Screenshot grounding data:

================

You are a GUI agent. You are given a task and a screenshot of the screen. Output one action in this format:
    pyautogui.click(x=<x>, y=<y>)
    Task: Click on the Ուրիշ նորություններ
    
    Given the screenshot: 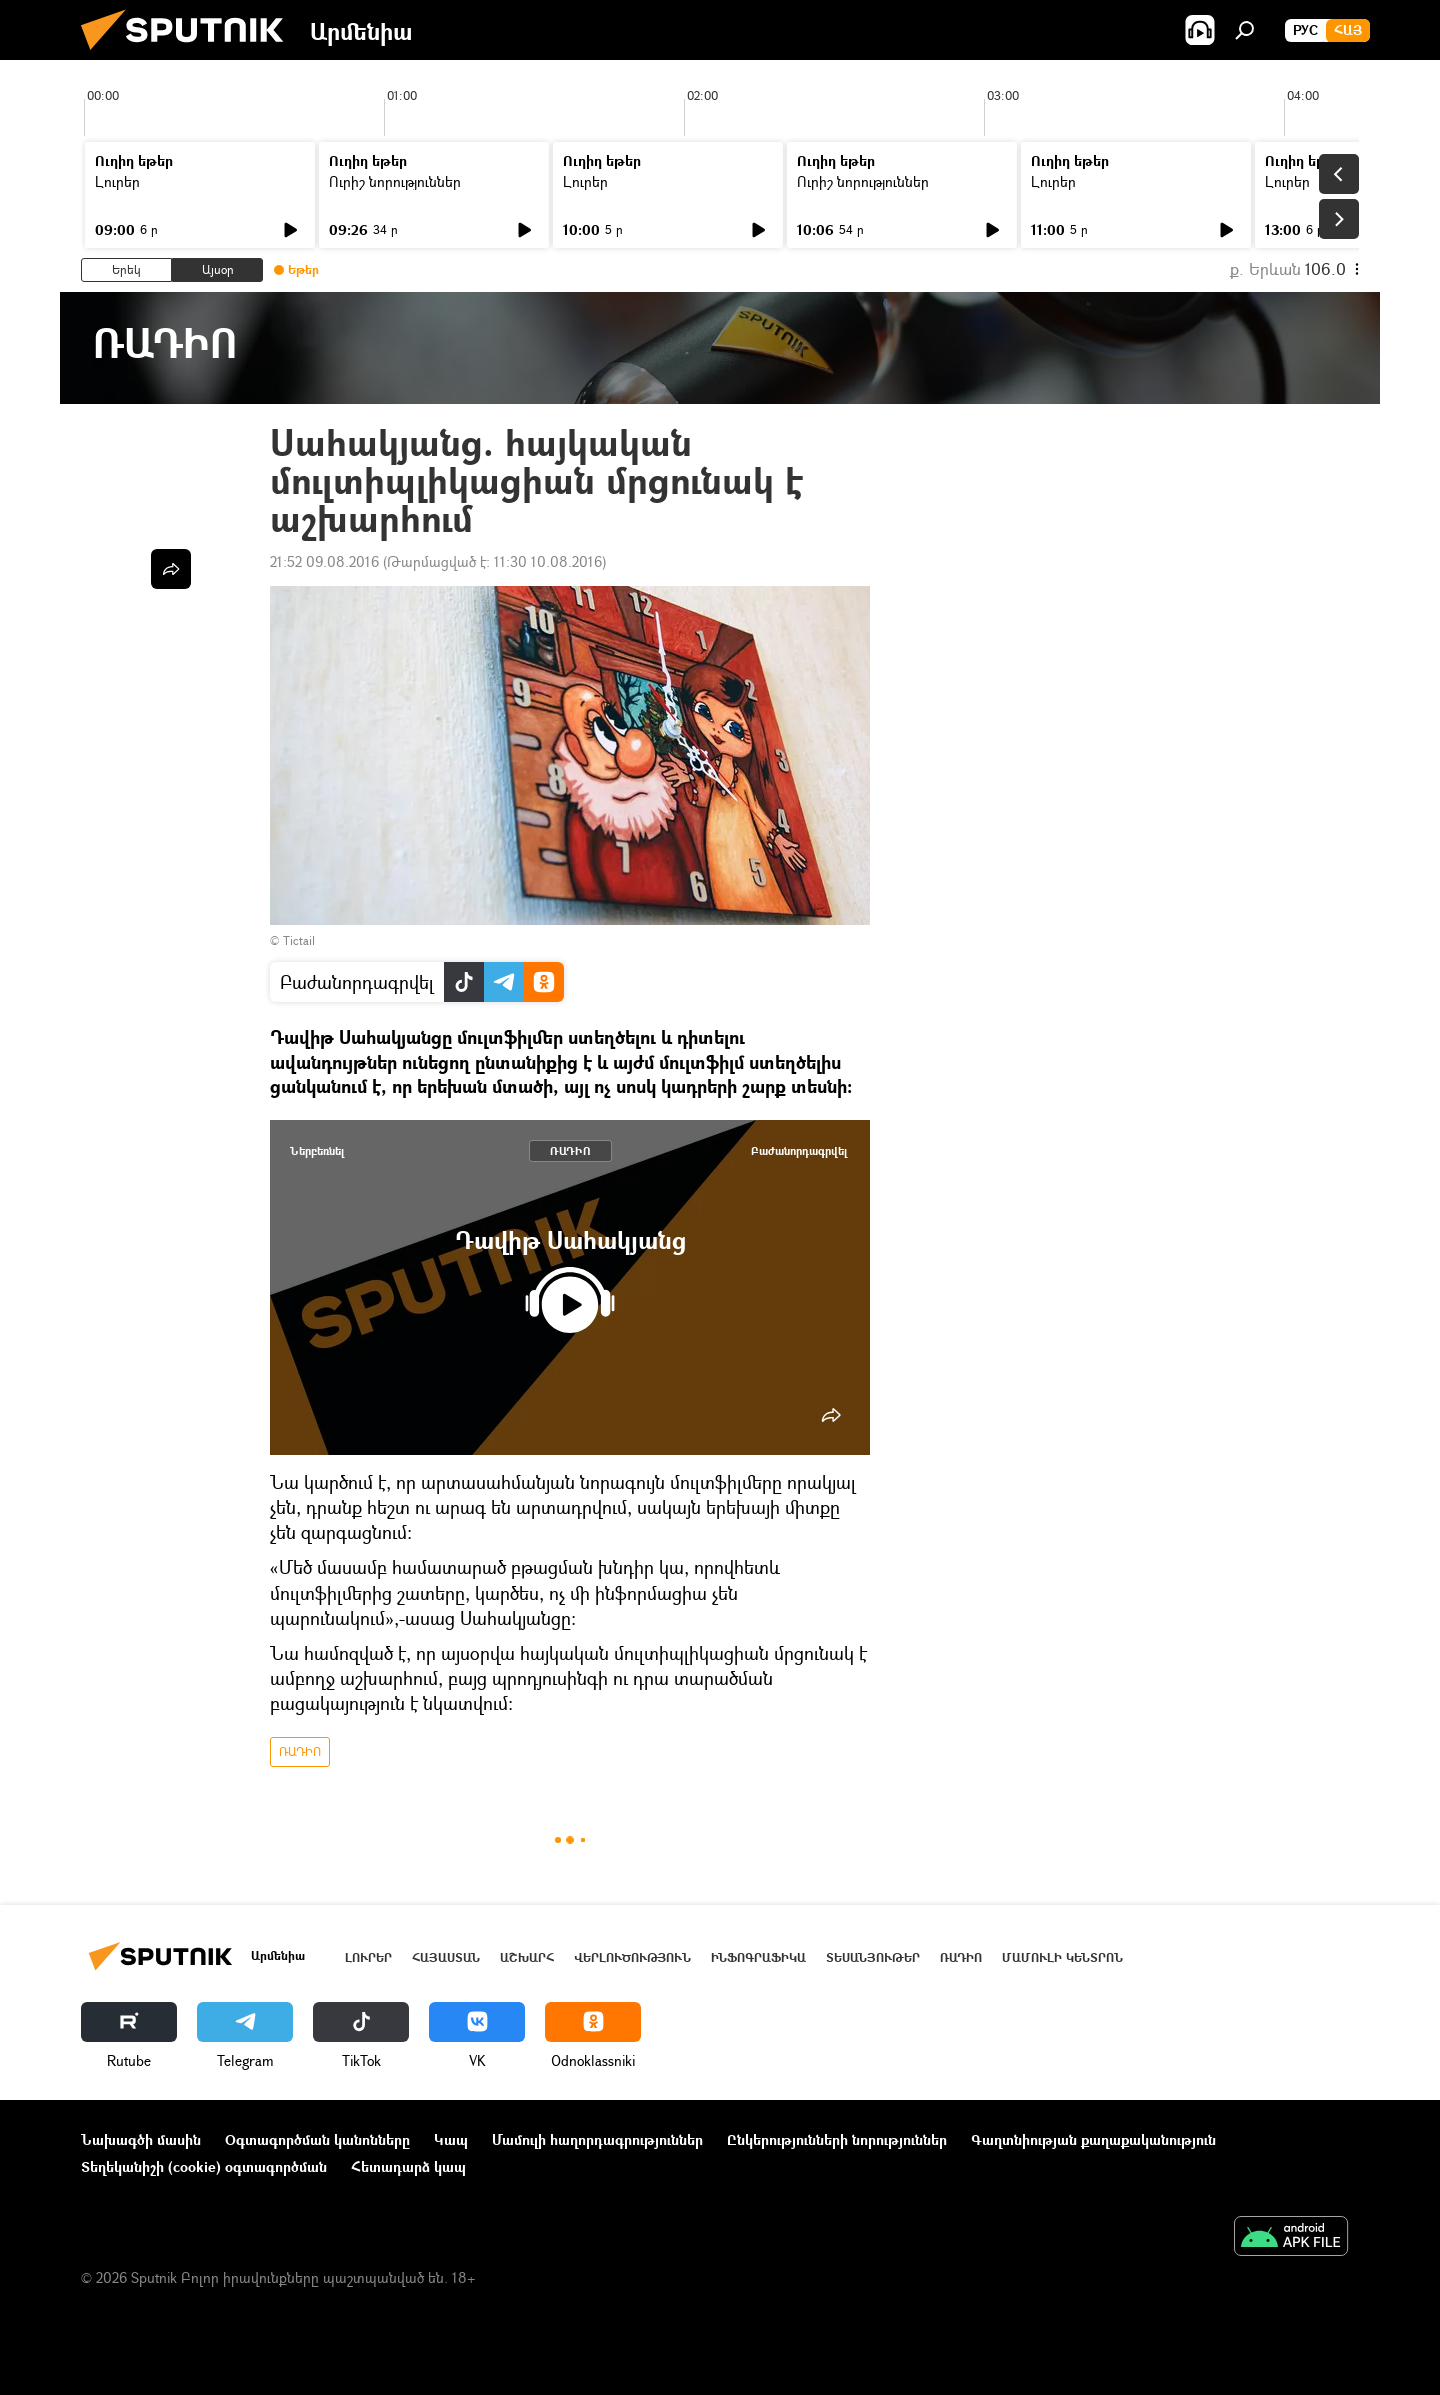 What is the action you would take?
    pyautogui.click(x=395, y=181)
    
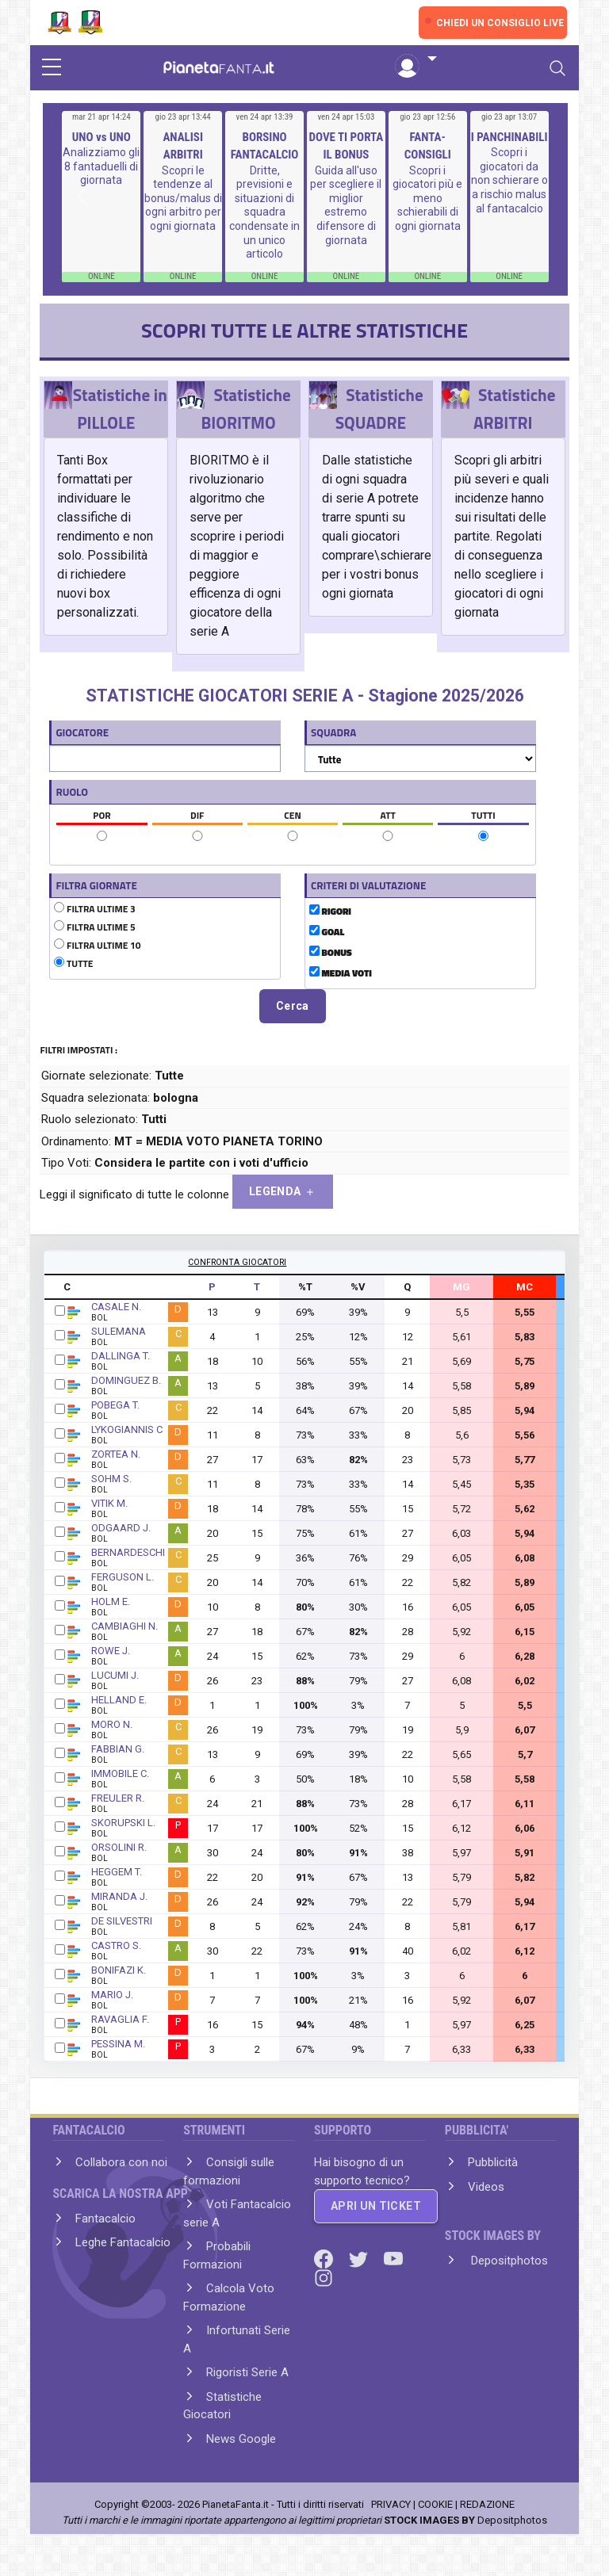 This screenshot has width=609, height=2576. What do you see at coordinates (264, 212) in the screenshot?
I see `Dritte, previsioni e situazioni di squadra condensate in un unico articolo` at bounding box center [264, 212].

================

DESCRIPTION OF THE TASK:
With the first line of the records as the start and the line holding "Task: Click on the Ուրիշ նորություններ" as the end, please copy exactly those lines and no others.

SOLUTION TO THIS TASK:
You are a GUI agent. You are given a task and a screenshot of the screen. Output one action in this format:
    pyautogui.click(x=<x>, y=<y>)
    Task: Click on the Ուրիշ նորություններ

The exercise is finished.